Interestingly, we note that the BERT model trained on 11 African languages (afriBERTa-S) is outperformed by the BERT model (M-BERT) trained on much more text in unrelated languages. Preliminary experiments using the larger afriBERTa-base, which is comparable in model size to M-BERT, indicated even higher word error rates than those achieved with the smaller afriBERTa-S model.
Over all the large transformer models and language pairs, we find that distilled GPT-2 and multilingual BERT, both fine-tuned on the pooled (
) soap opera training data, afford the largest improvements in development set speech recognition, both overall and over language switches. In fact, the best fine-tuned GPT-2 model outperforms our own LSTM rescoring model pretrained on the out-of-domain bilingual corpora as outlined in
Section 4 by an average of 0.60% absolute on the test set over the four language pairs. Similar trends are seen in terms of code-switched speech recognition error rate, where GPT-2 outperforms the LSTM model by 1.34% absolute on average over the four language pairs. These results are remarkable, given that the data on which GPT-2 was pretrained did not include any of the target languages considered in this work, and uses a vocabulary that is not optimised to represent those same languages.

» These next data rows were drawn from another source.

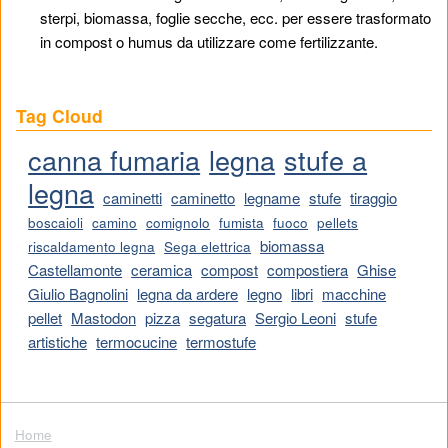
sterpi, biomassa, foglie secche, ecc. per essere trasformato
in compost o humus da utilizzare come fertilizzante.
Tag Cloud
canna fumaria
legna
stufe a
legna
caminetti
caminetto
legname
stufe
tiraggio
boscaioli
camino
comignolo
fumista
fuoco
pellets
biomassa
riscaldamento legna
Sega elettrica
Castellamonte
ceramica
compost
compostiera
Ghise
Giulio Bagnolini
legna da ardere
legno
libri
macchine
pellet
Mastodon
pizza
segatura
Sergio Leoni
stufe
artistiche
termocucine
termostufe
Home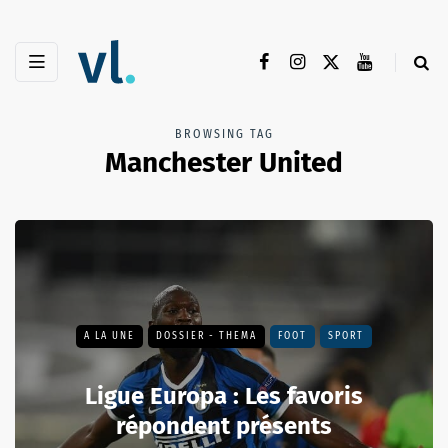
BROWSING TAG
Manchester United
A LA UNE
DOSSIER - THEMA
FOOT
SPORT
Ligue Europa : Les favoris
répondent présents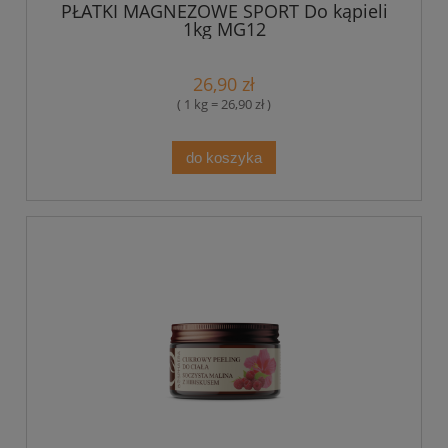
PŁATKI MAGNEZOWE SPORT Do kąpieli
1kg MG12
26,90 zł
( 1 kg = 26,90 zł )
do koszyka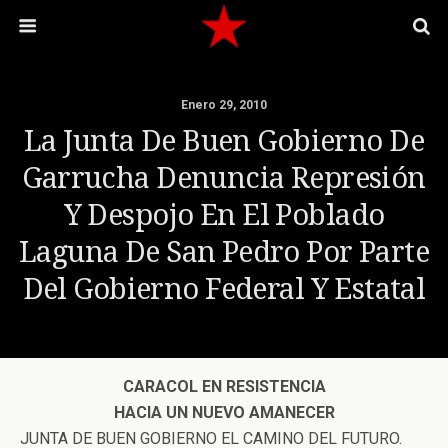
Enero 29, 2010
La Junta De Buen Gobierno De
Garrucha Denuncia Represión
Y Despojo En El Poblado
Laguna De San Pedro Por Parte
Del Gobierno Federal Y Estatal
CARACOL EN RESISTENCIA
HACIA UN NUEVO AMANECER
JUNTA DE BUEN GOBIERNO EL CAMINO DEL FUTURO.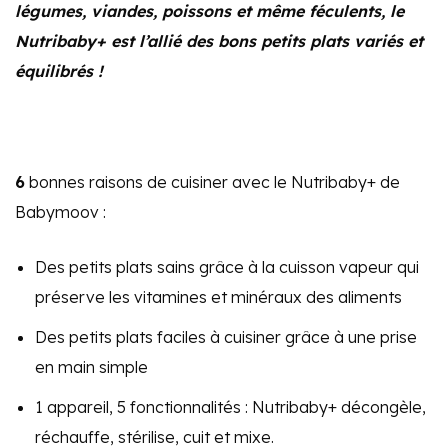
légumes, viandes, poissons et même féculents, le
Nutribaby+ est l’allié des bons petits plats variés et
équilibrés !
6
bonnes raisons de cuisiner avec le Nutribaby+ de
Babymoov :
Des petits plats sains grâce à la cuisson vapeur qui
préserve les vitamines et minéraux des aliments
Des petits plats faciles à cuisiner grâce à une prise
en main simple
1 appareil, 5 fonctionnalités : Nutribaby+ décongèle,
réchauffe, stérilise, cuit et mixe.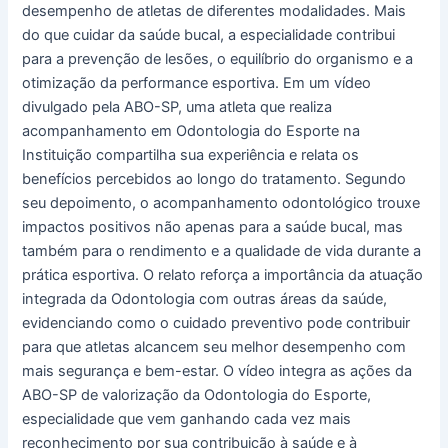
desempenho de atletas de diferentes modalidades. Mais
na
do que cuidar da saúde bucal, a especialidade contribui
ABO-
para a prevenção de lesões, o equilíbrio do organismo e a
SP
otimização da performance esportiva. Em um vídeo
divulgado pela ABO-SP, uma atleta que realiza
acompanhamento em Odontologia do Esporte na
Instituição compartilha sua experiência e relata os
benefícios percebidos ao longo do tratamento. Segundo
seu depoimento, o acompanhamento odontológico trouxe
impactos positivos não apenas para a saúde bucal, mas
também para o rendimento e a qualidade de vida durante a
prática esportiva. O relato reforça a importância da atuação
integrada da Odontologia com outras áreas da saúde,
evidenciando como o cuidado preventivo pode contribuir
para que atletas alcancem seu melhor desempenho com
mais segurança e bem-estar. O vídeo integra as ações da
ABO-SP de valorização da Odontologia do Esporte,
especialidade que vem ganhando cada vez mais
reconhecimento por sua contribuição à saúde e à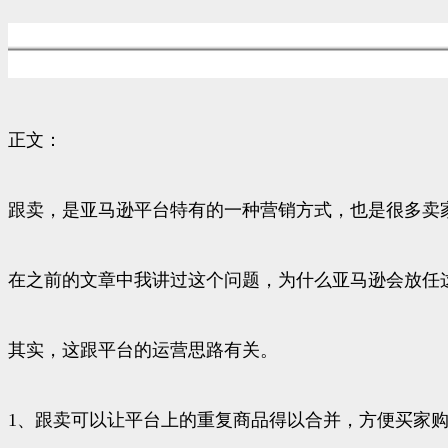
正文：
跟卖，是亚马逊平台特有的一种营销方式，也是很多卖
在之前的文章中我讲过这个问题，为什么亚马逊会放任这
其实，这跟平台的运营思路有关。
1、跟卖可以让平台上的重复商品得以合并，方便买家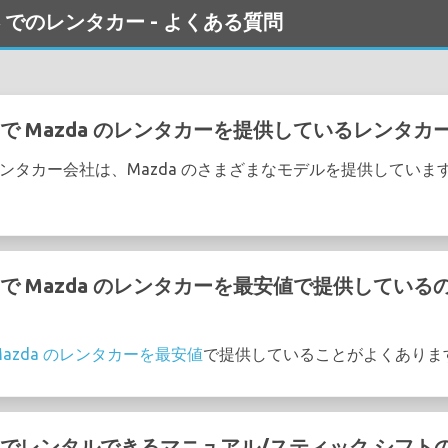
n 空港 でのレンタカー - よくある質問
 空港 で Mazda のレンタカーを提供しているレンタ
の次のレンタカー会社は、Mazda のさまざまなモデルを提供していま
 空港 で Mazda のレンタカーを最安値で提供して
Mazda のレンタカーを最安値
で提供していることがよくありま
 空港 でレンタルできるマニュアル/スティック シフトの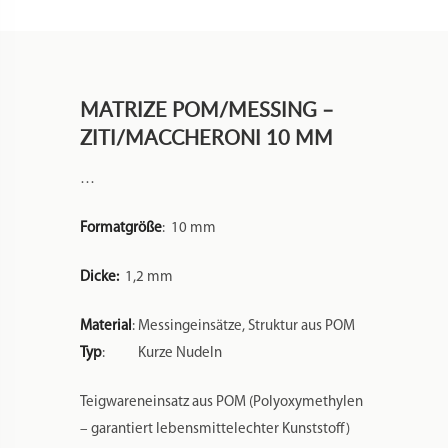
MATRIZE POM/MESSING –
ZITI/MACCHERONI 10 MM
…
Formatgröße
: 10 mm
Dicke:
1,2 mm
Material
: Messingeinsätze, Struktur aus POM
Typ
: Kurze Nudeln
Teigwareneinsatz aus POM (Polyoxymethylen
– garantiert lebensmittelechter Kunststoff)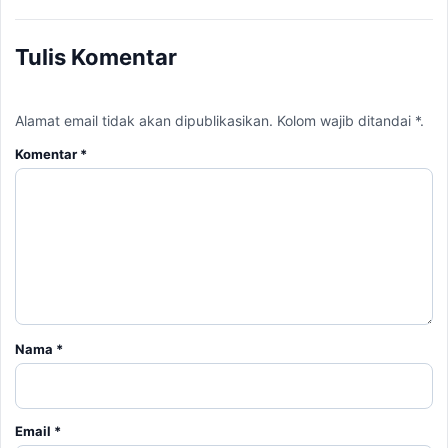
Tulis Komentar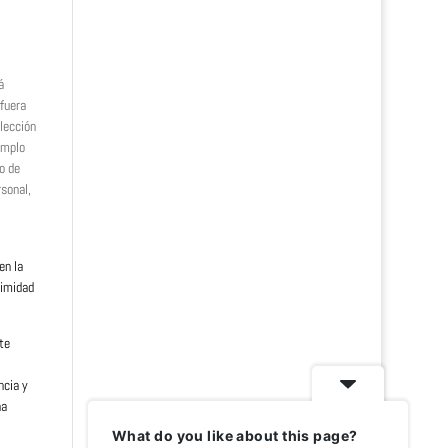
á
 fuera
elección
emplo
o de
rsonal,
en la
timidad
te
ncia y
na
What do you like about this page?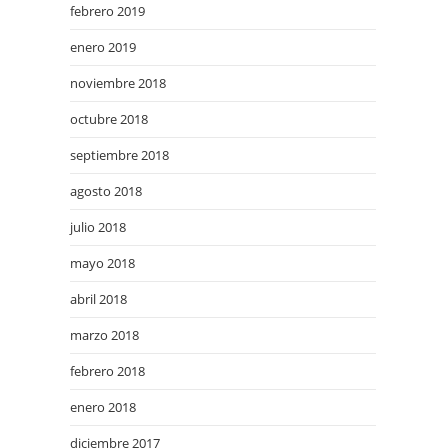
febrero 2019
enero 2019
noviembre 2018
octubre 2018
septiembre 2018
agosto 2018
julio 2018
mayo 2018
abril 2018
marzo 2018
febrero 2018
enero 2018
diciembre 2017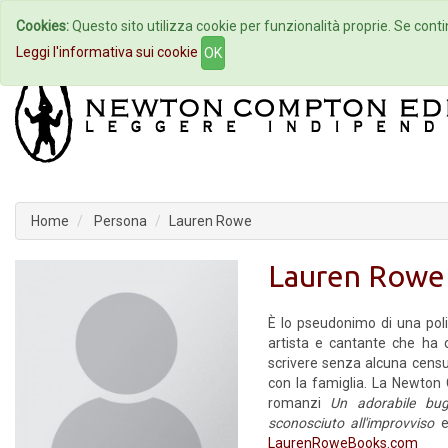
Cookies:
Questo sito utilizza cookie per funzionalità proprie. Se contin
Home
Autori
Eventi
Col
Leggi l'informativa sui cookie
OK
Home
Persona
Lauren Rowe
Lauren Rowe
È lo pseudonimo di una poli
artista e cantante che ha d
scrivere senza alcuna censur
con la famiglia. La Newto
romanzi
Un adorabile bug
sconosciuto all'improvviso
LaurenRoweBooks.com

Furthermore, the multilingual BERT model also affords consistent improvements over all four language pairs in both overall speech recognition and recognition across code-switches. On average over the four language pairs, this model improves test set word error rate by 2.18% and code-switched bigram error by 2.67% compared to the baseline system (ASRB).

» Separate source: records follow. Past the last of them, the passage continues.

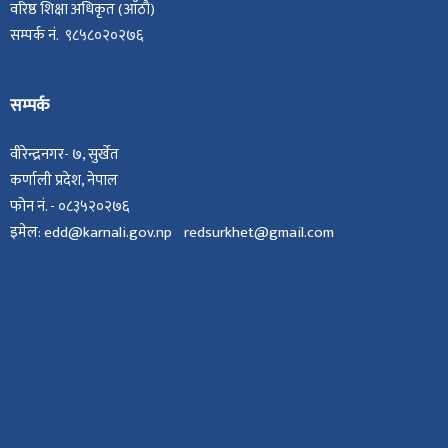
वरिष्ठ शिक्षा अधिकृत (आँठौ)
सम्पर्क नं. ९८५८०२०२७६
सम्पर्क
वीरेन्द्रनगर- ७, सुर्खेत
कर्णाली प्रदेश, नेपाल
फोन नं. - ०८३५२०२७६
इमेल: edd@karnali.gov.np redsurkhet@gmail.com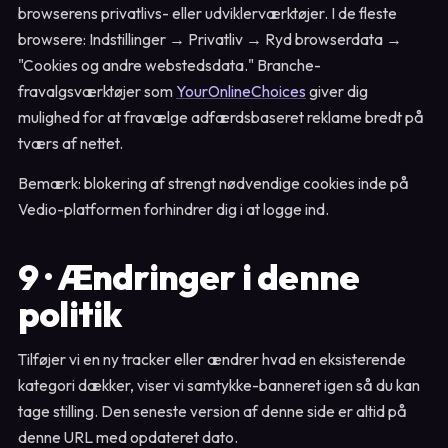
browserens privatlivs- eller udviklerværktøjer. I de fleste
browsere: Indstillinger → Privatliv → Ryd browserdata →
"Cookies og andre webstedsdata." Branche-
fravalgsværktøjer som
YourOnlineChoices
giver dig
mulighed for at fravælge adfærdsbaseret reklame bredt på
tværs af nettet.
Bemærk: blokering af strengt nødvendige cookies inde på
Vedio-platformen forhindrer dig i at logge ind.
9 · Ændringer i denne
politik
Tilføjer vi en ny tracker eller ændrer hvad en eksisterende
kategori dækker, viser vi samtykke-banneret igen så du kan
tage stilling. Den seneste version af denne side er altid på
denne URL med opdateret dato.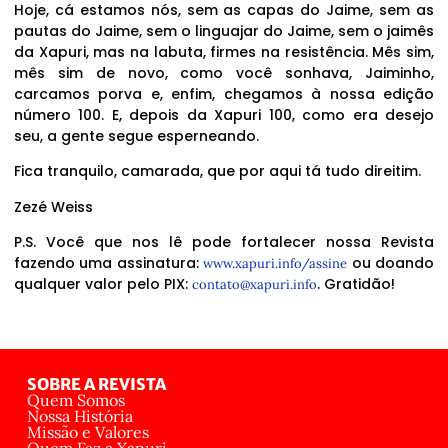
Hoje, cá estamos nós, sem as capas do Jaime, sem as
pautas do Jaime, sem o linguajar do Jaime, sem o jaimês
da Xapuri, mas na labuta, firmes na resistência. Mês sim,
mês sim de novo, como você sonhava, Jaiminho,
carcamos porva e, enfim, chegamos à nossa edição
número 100. E, depois da Xapuri 100, como era desejo
seu, a gente segue esperneando.
Fica tranquilo, camarada, que por aqui tá tudo direitim.
Zezé Weiss
P.S. Você que nos lê pode fortalecer nossa Revista
fazendo uma assinatura:
ou doando
www.xapuri.info/assine
qualquer valor pelo PIX:
. Gratidão!
contato@xapuri.info
SOBRE A REVISTA
Quem Somos
Nossa História
Missão e Valores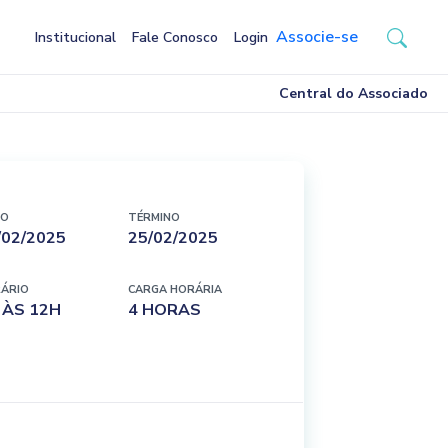
Associe-se
Institucional
Fale Conosco
Login
Central do Associado
IO
TÉRMINO
/02/2025
25/02/2025
ÁRIO
CARGA HORÁRIA
 ÀS 12H
4 HORAS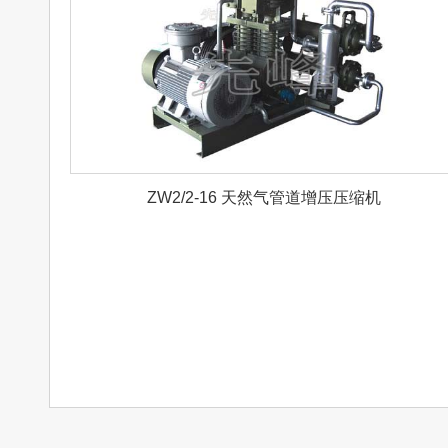
ZW2/2-16 天然气管道增压压缩机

When rescoring the N-best lists produced using the augmented n-grams (LM
B+S+M) the performance of M-BERT surpasses the performance of GPT-2. As shown in
Table 7, the multilingual BERT model affords, on average over the four language pairs, improvements of 4.66% and 4.45% in development and test set speech recognition accuracy, respectively. The improvement in code-switched performance achieved by the bidirectional model is further strengthened, improving the test set baseline recognition performance by 3.52%, outperforming the GPT-2 model by 1.41%.

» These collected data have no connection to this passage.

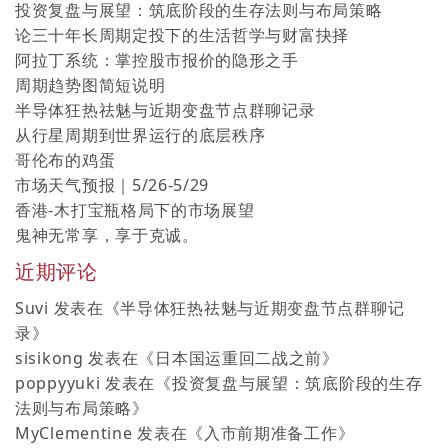
投资复盘与展望：筑底阶段的生存法则与布局策略
论三十年长周期定投下的生活哲学与财富抉择
阿拉丁系统：掌控股市报价的隐形之手
周期趋势图简短说明
半导体狂热祛魅与近期变盘节点群聊记录
从行星周期到世界运行的底层秩序
哥伦布的鸡蛋
市场天气预报｜5/26-5/29
香港-木打宝瓶格局下的市场展望
鬼神无常享，享于克诚。
近期评论
Suvi
发表在《
半导体狂热祛魅与近期变盘节点群聊记
录
》
sisikong
发表在《
日本国运重回二战之前
》
poppyyuki
发表在《
投资复盘与展望：筑底阶段的生存
法则与布局策略
》
MyClementine
发表在《
入市前期准备工作
》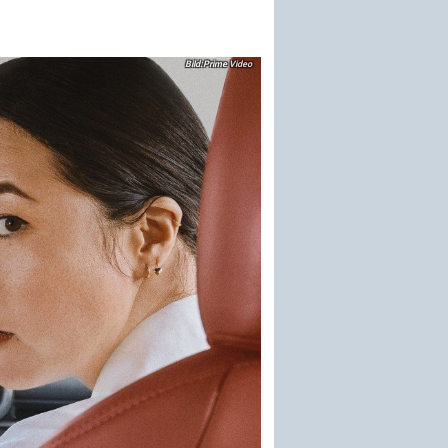
Prime Video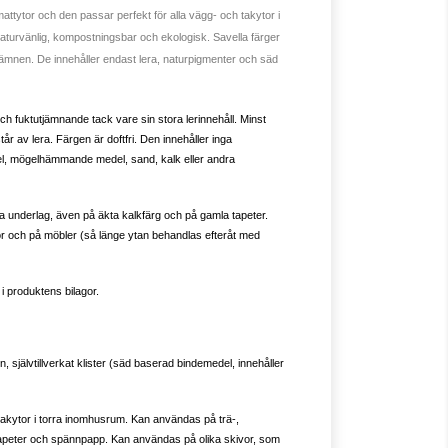
attytor och den passar perfekt för alla vägg- och takytor i
turvänlig, kompostningsbar och ekologisk. Savella färger
satsämnen. De innehåller endast lera, naturpigmenter och säd
ch fuktutjämnande tack vare sin stora lerinnehåll. Minst
r av lera. Färgen är doftfri. Den innehåller inga
l, mögelhämmande medel, sand, kalk eller andra
ka underlag, även på äkta kalkfärg och på gamla tapeter.
 och på möbler (så länge ytan behandlas efteråt med
 i produktens bilagor.
, självtillverkat klister (säd baserad bindemedel, innehåller
akytor i torra inomhusrum. Kan användas på trä-,
tapeter och spännpapp. Kan användas på olika skivor, som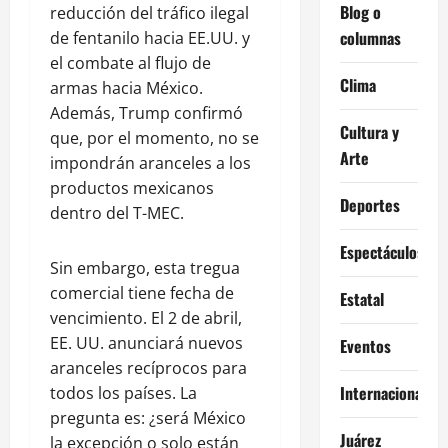
Blog o
reducción del tráfico ilegal
columnas
de fentanilo hacia EE.UU. y
el combate al flujo de
Clima
armas hacia México.
Además, Trump confirmó
Cultura y
que, por el momento, no se
Arte
impondrán aranceles a los
productos mexicanos
Deportes
dentro del T-MEC.
Espectáculos
Sin embargo, esta tregua
comercial tiene fecha de
Estatal
vencimiento. El 2 de abril,
EE. UU. anunciará nuevos
Eventos
aranceles recíprocos para
Internacional
todos los países. La
pregunta es: ¿será México
Juárez
la excepción o solo están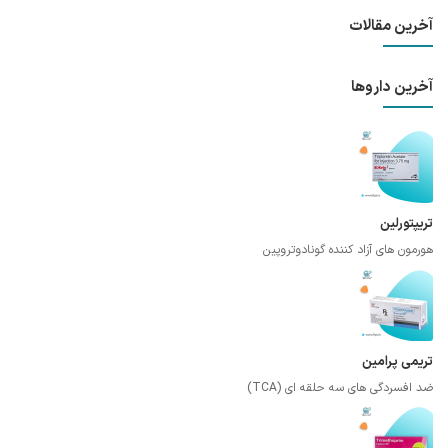
آخرین مقالات
آخرین داروها
تریپتورلین
هورمون های آزاد کننده گونادوتروپین
تریمی پرامین
ضد افسردگی های سه حلقه ای (TCA)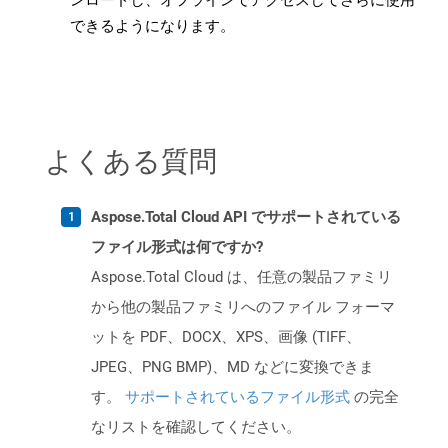
ンロードし、オフラインでアクセスしてさらに使用
できるようになります。
よくある質問
Aspose.Total Cloud API でサポートされている
ファイル形式は何ですか?
Aspose.Total Cloud は、任意の製品ファミリ
から他の製品ファミリへのファイル フォーマ
ットを PDF、DOCX、XPS、画像 (TIFF、
JPEG、PNG BMP)、MD などに変換できま
す。
サポートされているファイル形式
の完全
なリストを確認してください。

We conclude that fine-tuning large transformer models pretrained on unrelated languages can improve speech recognition accuracy more effectively than carefully fine-tuned LSTM models pretrained on data in the target languages. In terms of effective use of computational resources this is an encouraging result, which shows that under-resourced languages can benefit from large models pretrained on well-resourced languages, even when the under-resourced languages are completely unrelated to those used to train the larger models.
5.4. LSTM + BERT Rescoring
In a final set of experiments, we interpolated the N-best scores obtained by the best LSTM (
Section 5.1) and best M-BERT (
Section 5.3) models. We optimise the interpolation weight over the range 0.05 to 0.95, as shown in
Figure 3. In the figure, interpolation weights closer to one assign more weight to the BERT scores, and conversely interpolation weights closer to zero assign more weight to the LSTM scores.
It is clear from
Table 7 that utilising a combination of both architectures for rescoring is able to marginally improve (0.4% absolute) overall speech recognition performance for all language pairs except English–isiXhosa. However, recognition performance over code-switches is not improved. Additionally, utilising both models incurs the severe computational overhead of training both architectures, as well as requiring each model to rescore the N-best lists.
In future work, we aim to train a large multilingual transformer (comparable to M-BERT) using our South African language data, in order to better assess the performance of the fine-tuned transformer architectures explored here. The LSTM models we have considered receive word-level tokens with language dependent and closed vocabularies, while the transformer models utilise language agnostic sub-word encoding strategies. By closing this gap, we hope to achieve further benefits.